Educating the best and brilliance from all over the world enhances our foreign policy. More than 200 foreign heads of state spent time studying in the United States, including many of our most important allies and friends. Among the current leaders who studied in the United States Claudia Xinbum from Mexico, which spent three years at the Lawrence Berkeley National Laboratory, is working on a PhD. In Energy Engineering; Mark Carney from Canada, who attended Harvard for a Bachelor’s degree. Benjamin Netanyahu from Israel, who obtained a master’s degree at the Massachusetts Institute of Technology. Several ministers of economics, finance and external have also been taught
By attracting future leaders, the American higher education system expands global knowledge of American political and economic institutions, as well as our culture. Moreover, international education may be the only foreign policy tool that does not cost American taxpayers.
Finally, most people do not think about education as export, but it is. The United States exports more than $ 50 billion in education services annually, which is a similar value to car exports, which total $ 57 billion in 2024.
Income comes from education sales from many foreign students who pay for education here. Like buying a car made in the United States, it pays foreigners for the degrees of forbidden in America. Unlike cars, many parts of their abroad and do not create US jobs, the added value in education exports is almost local, which means that its direct impact on the American economy is greater. Moreover, foreign income enables American institutions to provide supported education to Americans, creating an additional indirect to the American economy.
While higher education in the United States is not perfect, it is the best in the world. Regardless of where the classifications are collected, half of the best 20 universities around the world are in the United States (see for example, QS classifications from the United Kingdom). Attracting foreign students expands us – economically, politically and culturally. It also helps to balance our trade deficit and support education for Americans.
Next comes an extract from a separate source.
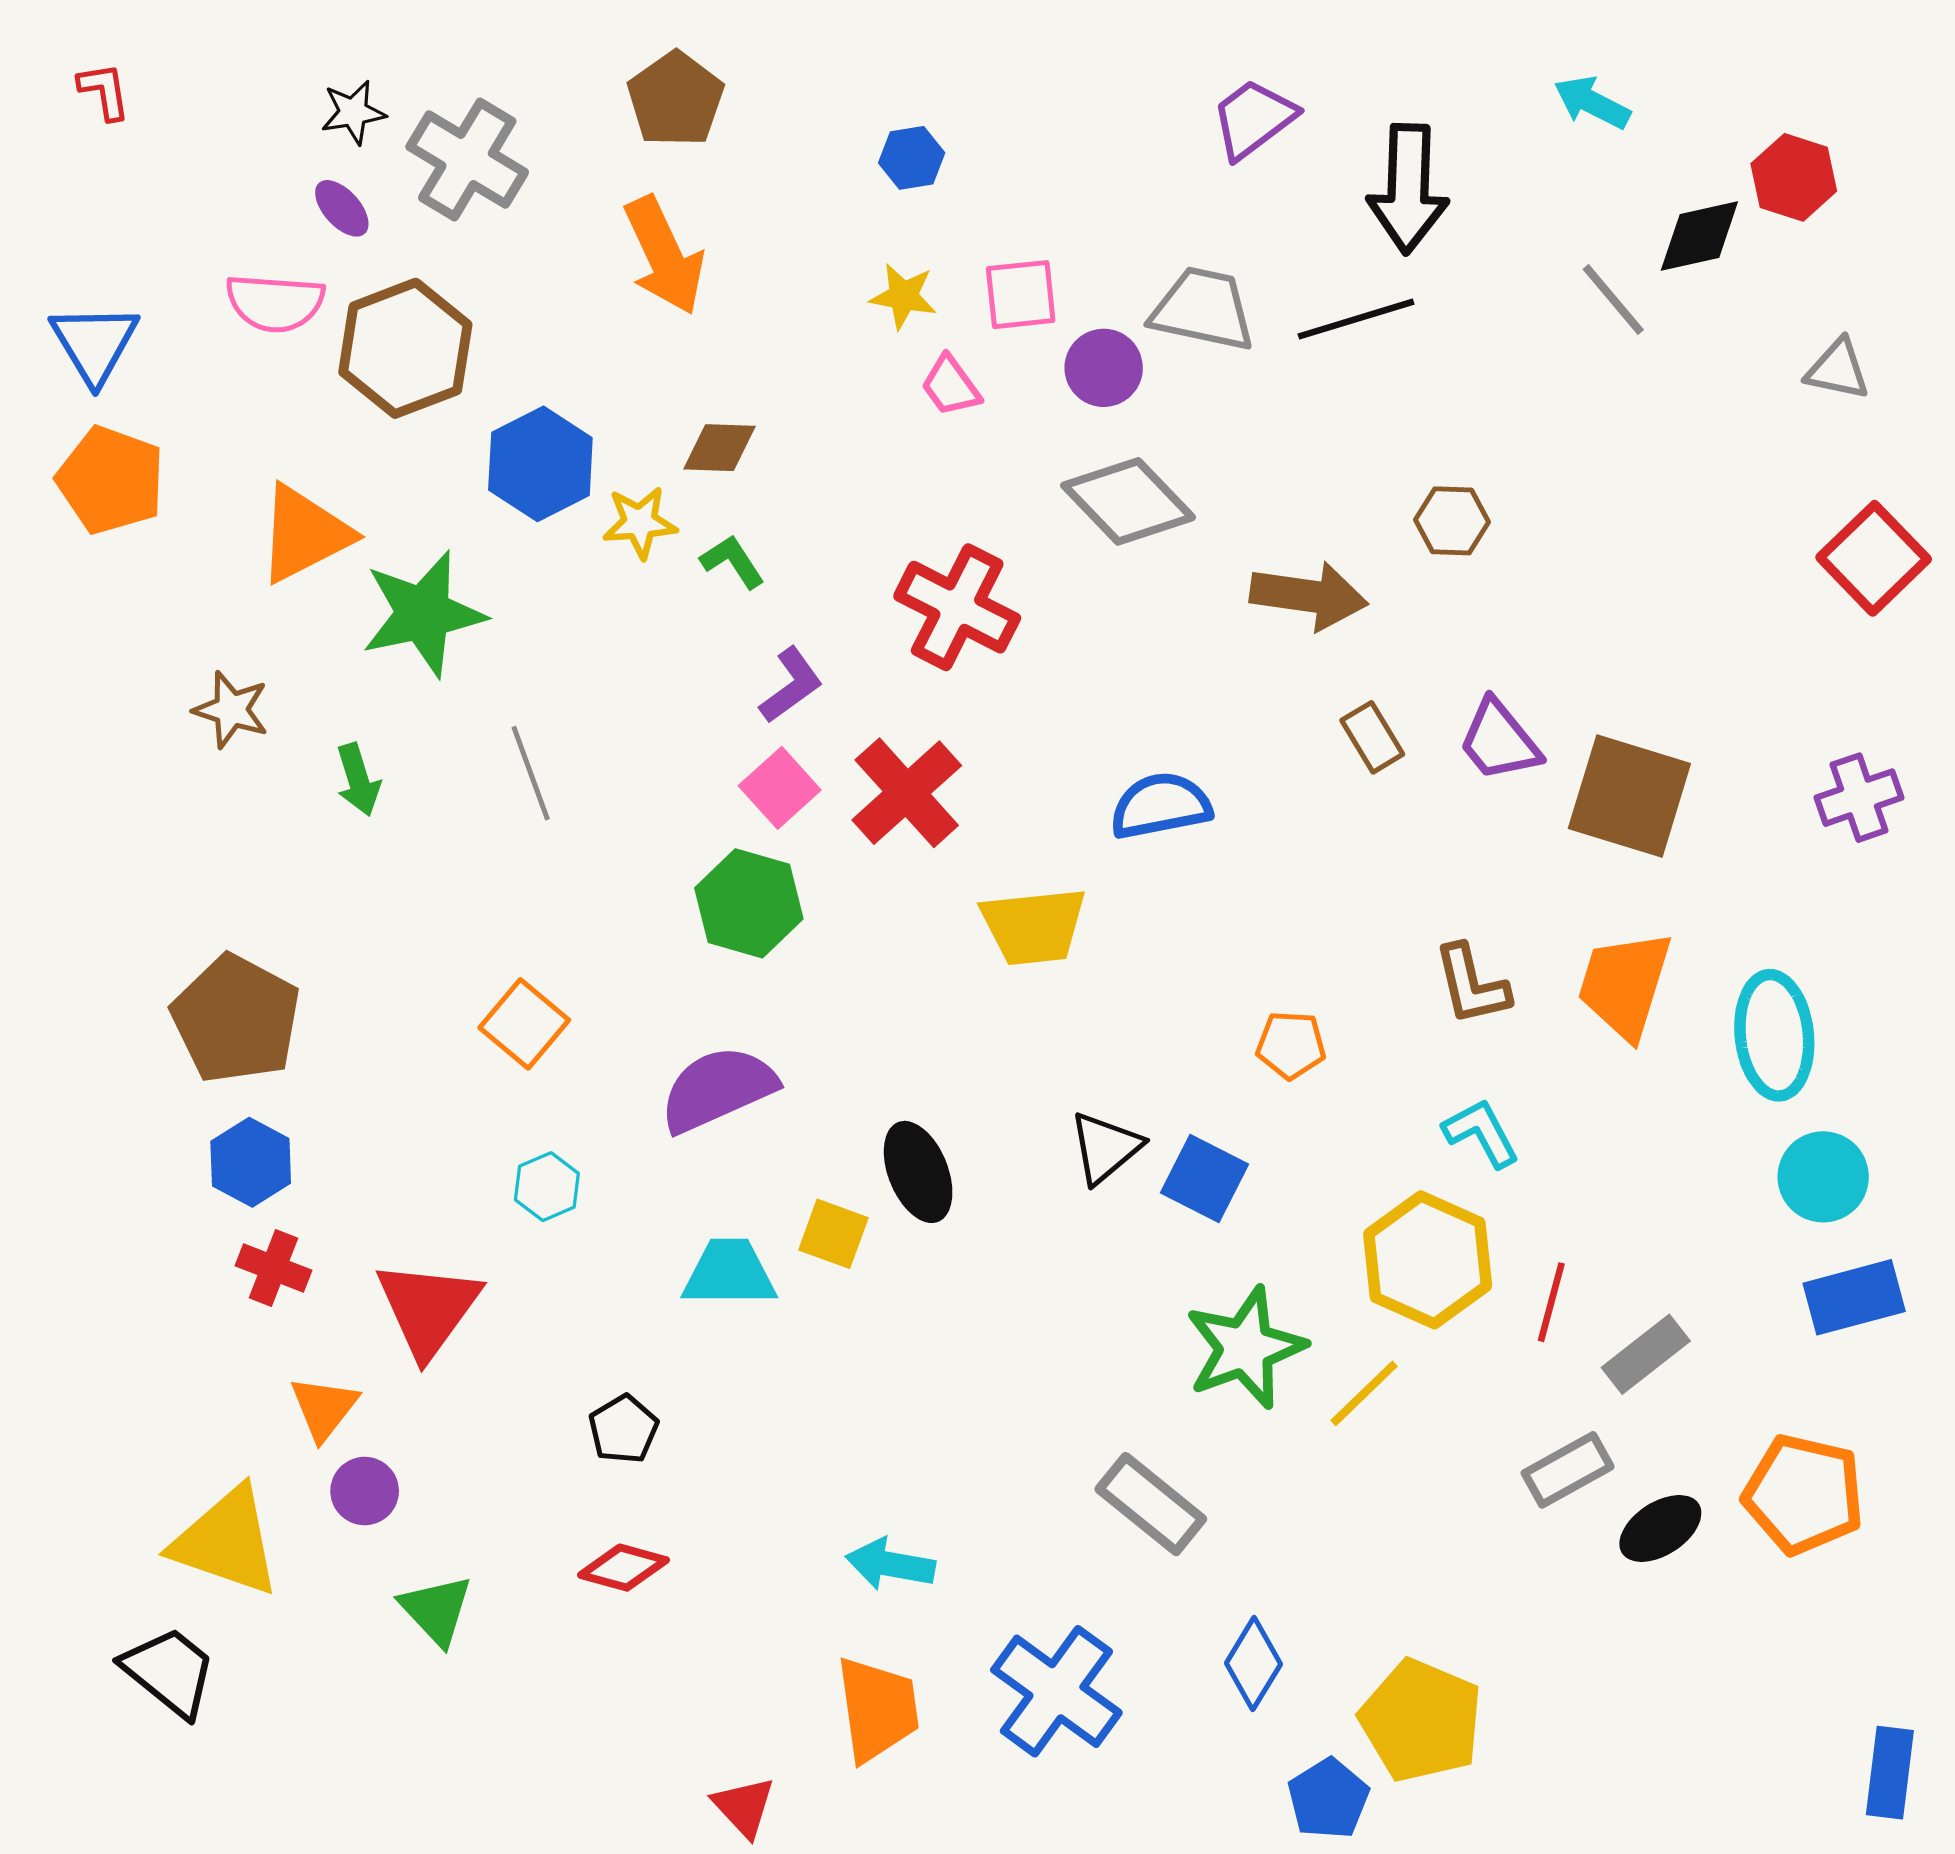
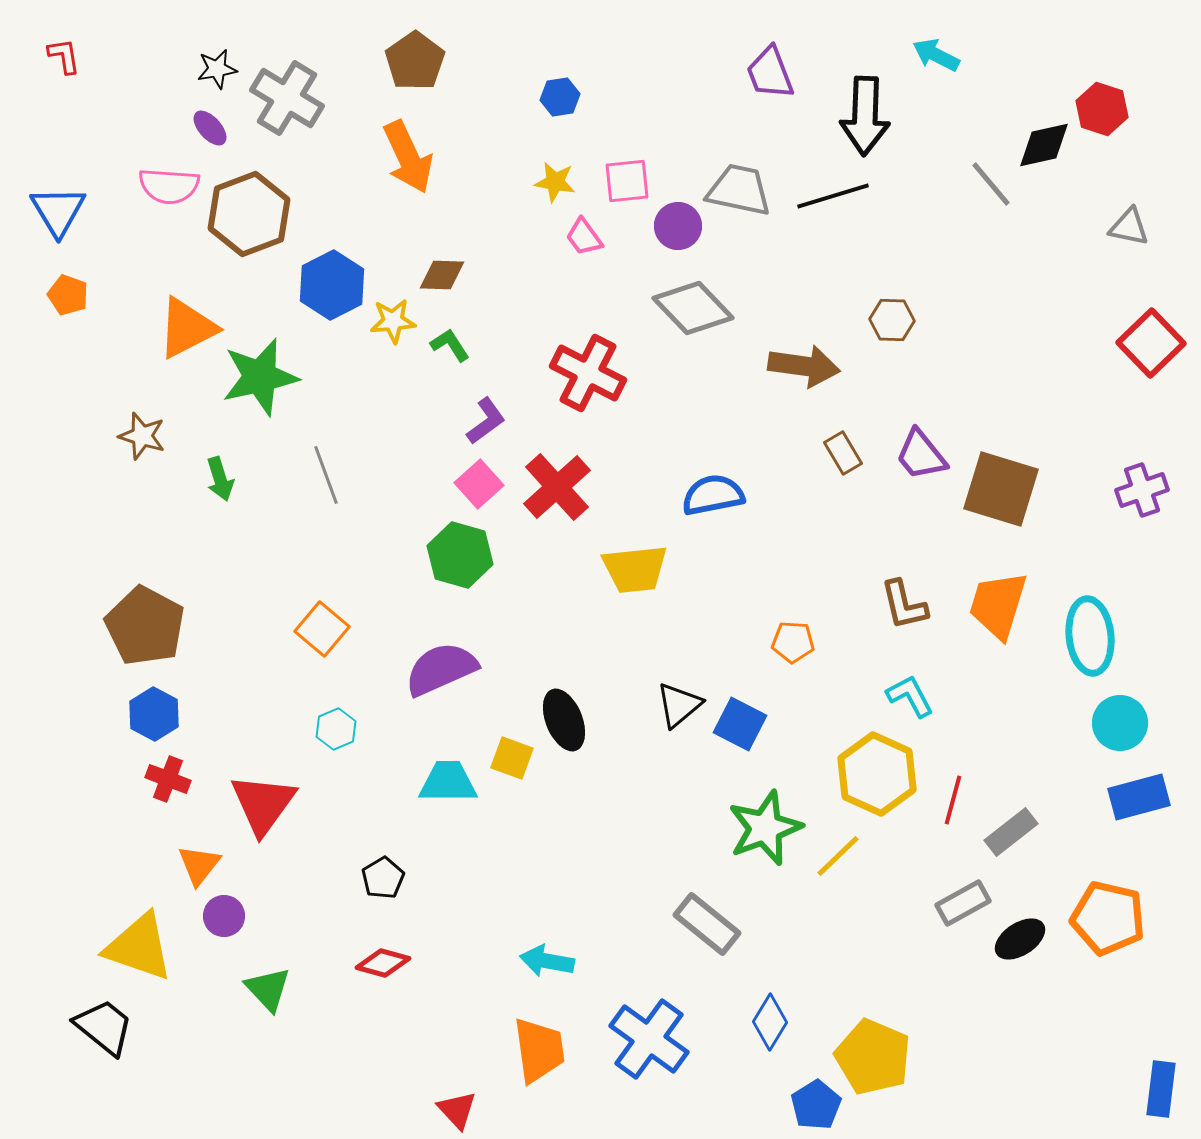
cyan arrow: (1592, 103) -> (936, 55), moved
purple trapezoid: (1253, 119) -> (770, 73), turned -74
orange pentagon: (111, 480) -> (68, 295), size x0.6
Unfortunately, the chilling effect of the study on the study here from the expiration of the sudden, unacletted student visa, not to mention the missing federal financing of the research, will be bad for the country and it may be difficult to reverse. Foreigners will not stop searching for study abroad, but their talents will contribute to innovation in other countries and their knowledge of the United States will decrease. Attracting international students may be the only American foreign policy tool that expands local innovation and the American economy while it does not cost anything for American taxpayers.
Caroline Frond is the dean of the College of Politics and Global Strategy at the University of California in San Diego and a former director of trade, investment and competitiveness in the World Bank.